School’s back after the long summer break so here are some top-class photos to get you in the mood for all things education. Some of the vintage snaps are from the 1920s while others, such as a historic photo of the Love Lane School in Rayleigh are from even earlier.
Among the images is a rarely seen photo of the old St John’s College in Southend, which like many historic buildings, is long gone.
Another interesting image is from what is believed to be the first proper school room in Rayleigh, at the Holy Trinity Church. In 1792 the Rev. Moor, the Curate of Holy Trinity, loaned the Churchwardens the sum of £75 (£4,000 today) to build a new schoolroom for the use of the Parish. In 1863 the building was demolished and rebuilt and became the National School. The Rayleigh Town Museum has plenty of old school photos if you want to see more (rayleightownmuseum.co.uk).
Meanwhile, forget the 3Rs, in January of 1935, St John’s School in Moulsham, Chelmsford was dealing with a fourth R – rats! The school had become infested by the vermin to the extent the rodents were destroying classrooms. Things got so bad that special precautions are being taken to guard the children’s exercise books and reading books. Children have been told to take care not to leave any eatables in their desks. A professional rat-catcher had to be employed.
It’s no secret that corporal punishment was once the norm. Horrible headmaster William Lucus, who was in charge of Southchurch Hall School in Southend, was not shy in using his cane. In the spring of 1920, Lucas was summoned to court for an alleged assault upon a 10-year-old boy named Herbert West.
The boy’s mother Cissie West, aged 42, of Chinchilla Road Southchurch, brought the case after she noticed painful marks on her son’s legs. The mother then took her son to a police constable who also saw the marks. The court heard how the boy had been seen by Mr Lucas ‘playing around with a comic’ with another pupil whilst in school. The headmaster took West upstairs to his office and “struck him four times on the legs and elsewhere”. Each of the blows left a mark for days.

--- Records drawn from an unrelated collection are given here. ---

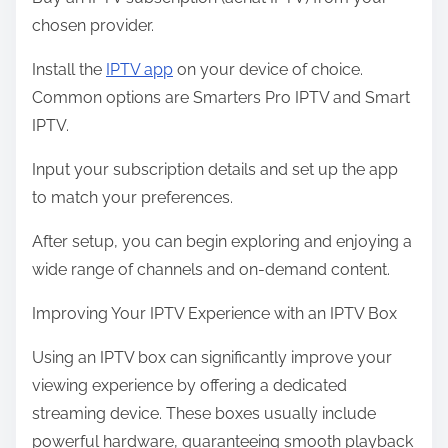
chosen provider.
Install the
IPTV app
on your device of choice.
Common options are Smarters Pro IPTV and Smart
IPTV.
Input your subscription details and set up the app
to match your preferences.
After setup, you can begin exploring and enjoying a
wide range of channels and on-demand content.
Improving Your IPTV Experience with an IPTV Box
Using an IPTV box can significantly improve your
viewing experience by offering a dedicated
streaming device. These boxes usually include
powerful hardware, guaranteeing smooth playback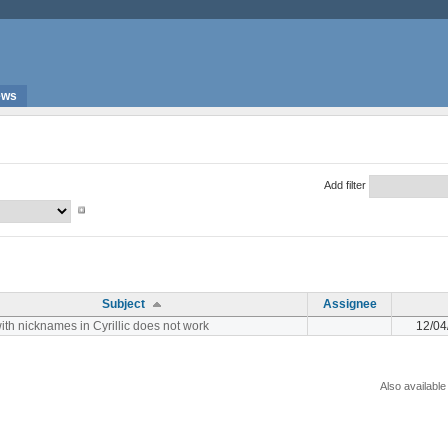
ews
Add filter
Subject
Assignee
ith nicknames in Cyrillic does not work
12/04
Also available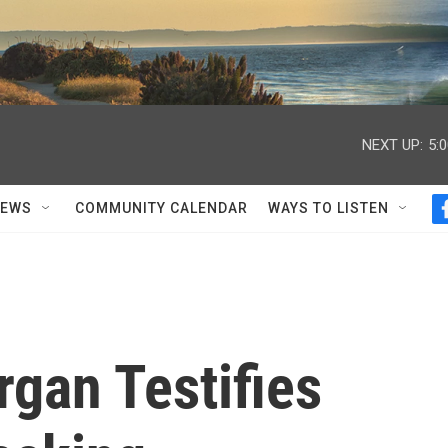
NEXT UP:
5:
NEWS
COMMUNITY CALENDAR
WAYS TO LISTEN
gan Testifies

After a lot of debate and hearing statements from witnesses, however, the court found that the headmaster had not used excessive punishment and the mother’s charges against him were dismissed. The acquittal did not go down well with the boy’s father, a seaman, who yelled at the bench: “Then your Worship I shall punish him as he punished my boy!” He called the headmaster a vicious man and promised to mete out his own justice.
Messing around in the playground could once prove deadly for pupils. In November of 1892 young student Arthur Smith of Strood Cottage, West Mersea, died after a fellow schoolboy kicked him in the leg. Both lads were just nine years old and were known to get into petty quarrels but on this one-day Smith was left with a huge bruise on his knee. In the days and weeks that followed the bruise got bigger, his leg swelled up until the little lad could no longer get out of bed. He eventually died of blood poisoning, brought about by the kick which caused acute necrosis to the bone of the left leg under the knee.
Health and safety regulations have thankfully improved in schools, but it wasn’t always so. In 1895 a poor little girl named Vera Turp was burned to death at her school - the Quarry Hill Board School in Grays, Thurrock- after arriving early so that she could warm herself up because her home was so cold.
The five-year-old entered her classroom along with another girl, Alice Watts, but about 10 minutes later she was found by the schoolmistress lying near the door of the classroom. Her body was so ravaged by her burning clothes - which were still in flames – that she died within minutes. Ada White, a fellow pupil at the school, said she saw Vera standing in front of the fire warming her hands, when she fell forward into the fire, and her pinafore caught alight. Upon discovering the horror, Miss Louisa Patterson, the schoolmistress, threw her woollen shawl around the child and extinguished some of the flames and a doctor was called. But it was too late for little Vera.
It's not all doom and gloom, however, as we have some lovely photos from school events across Essex for you to peruse, including a careers evening at a school in the 1960s and even a visit by pop stars East 17 visiting a school in Rayleigh in 1993 as well as some snaps of some of the educators who have really made a difference to Essex education over the years.